Topeka The political showdown of the year is expected to play out today as legislative leaders try to overturn Gov. Kathleen Sebelius' veto of two coal-fired power plants.
House Speaker Melvin Neufeld, R-Ingalls, and Senate President Steve Morris, R-Hugoton, have given Sebelius an ultimatum: Approve the project or face a veto-override vote.
Sebelius will meet with Neufeld and Morris at 8 a.m., then announce her decision at a 9 a.m. news conference, one hour before the House and Senate start the wrap-up session.
The legislative leaders and Sunflower Electric Power Corp. offered to reduce the size of the two plants from 700 megawatts each to 600 megawatts each.

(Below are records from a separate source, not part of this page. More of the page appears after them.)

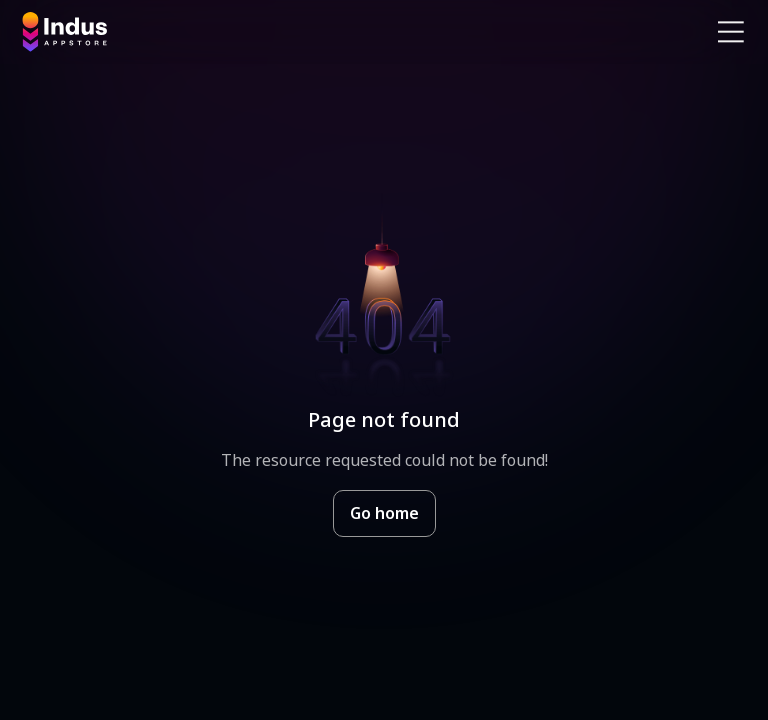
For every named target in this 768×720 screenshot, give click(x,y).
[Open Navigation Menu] (731, 32)
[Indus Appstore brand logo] (195, 32)
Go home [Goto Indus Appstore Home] (384, 513)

If Sebelius rejects the offer, Morris and Neufeld said they would start voting to override her veto of a bill that would authorize two 700-megawatt plants. An override would require two-thirds' majorities - 84 votes in the 125-member House and 27 in the 40-member Senate.
The last bill Sebelius vetoed concerning the plants received 83 votes in the House and 32 in the Senate.
"Right now, I don't think that the votes are there" to override, said Rep. Paul Davis, D-Lawrence, who has opposed the plants. But Davis said the wrap-up session, which is scheduled to last four days, could end up going longer.
"I would predict the speaker is going to keep us there as long as he can to try to use that as leverage to get the votes," he said.
But Rep. Kenny Wilk, R-Lansing, who supports the project, said he believes there are enough votes in the House to override Sebelius' veto.
"I think she is going to reject (the offer) and is very much aware that she is losing ground on the override," he said.
Sebelius has opposed the project's annual emission of 11 million tons of carbon dioxide and its effect on global warming, and that 85 percent of the power will be used by out-of-state customers. She has also criticized a part of the bill that would strip the state environmental agency of much of its authority in granting power plant permits.